EXERCISE DESCRIPTION: Everything from the opening line of the records below through the line with "that shows how much a percentage is worth" must be duplicated exactly, pictures left out.

DATA FOR ANALYSIS:
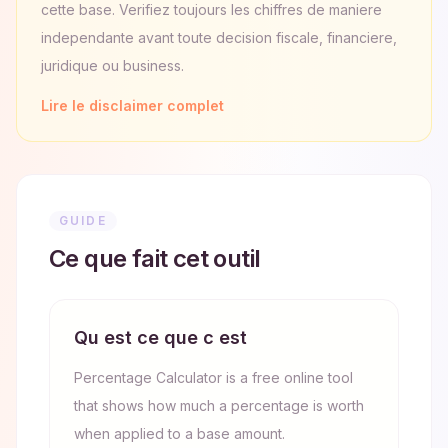
cette base. Verifiez toujours les chiffres de maniere
independante avant toute decision fiscale, financiere,
juridique ou business.
Lire le disclaimer complet
GUIDE
Ce que fait cet outil
Qu est ce que c est
Percentage Calculator is a free online tool
that shows how much a percentage is worth
when applied to a base amount.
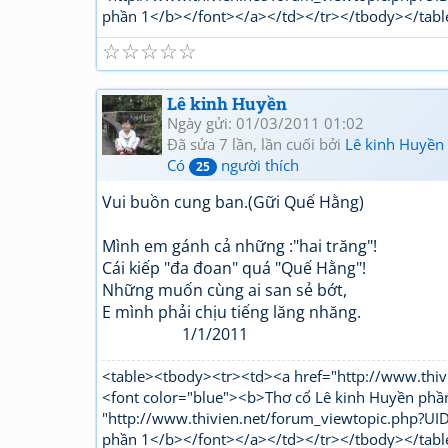
phần 1</b></font></a></td></tr></tbody></tabl
☆
☆
☆
☆
☆
Lê kinh Huyền
Ngày gửi: 01/03/2011 01:02
Đã sửa 7 lần, lần cuối bởi
Lê kinh Huyền
Có
người thích
25
Vui buồn cung ban.(Gữi Quế Hằng)
Mình em gánh cả những :"hai trăng"!
Cái kiếp "đa đoan" quá "Quế Hằng"!
Những muốn cùng ai san sẻ bớt,
E mình phải chịu tiếng lăng nhăng.
1/1/2011
<table><tbody><tr><td><a href="http://www.t
<font color="blue"><b>Thơ cổ Lê kinh Huyền phầ
"http://www.thivien.net/forum_viewtopic.php?
phần 1</b></font></a></td></tr></tbody></tabl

YOUR SOLUTION:
cette base. Verifiez toujours les chiffres de maniere
independante avant toute decision fiscale, financiere,
juridique ou business.
Lire le disclaimer complet
GUIDE
Ce que fait cet outil
Qu est ce que c est
Percentage Calculator is a free online tool
that shows how much a percentage is worth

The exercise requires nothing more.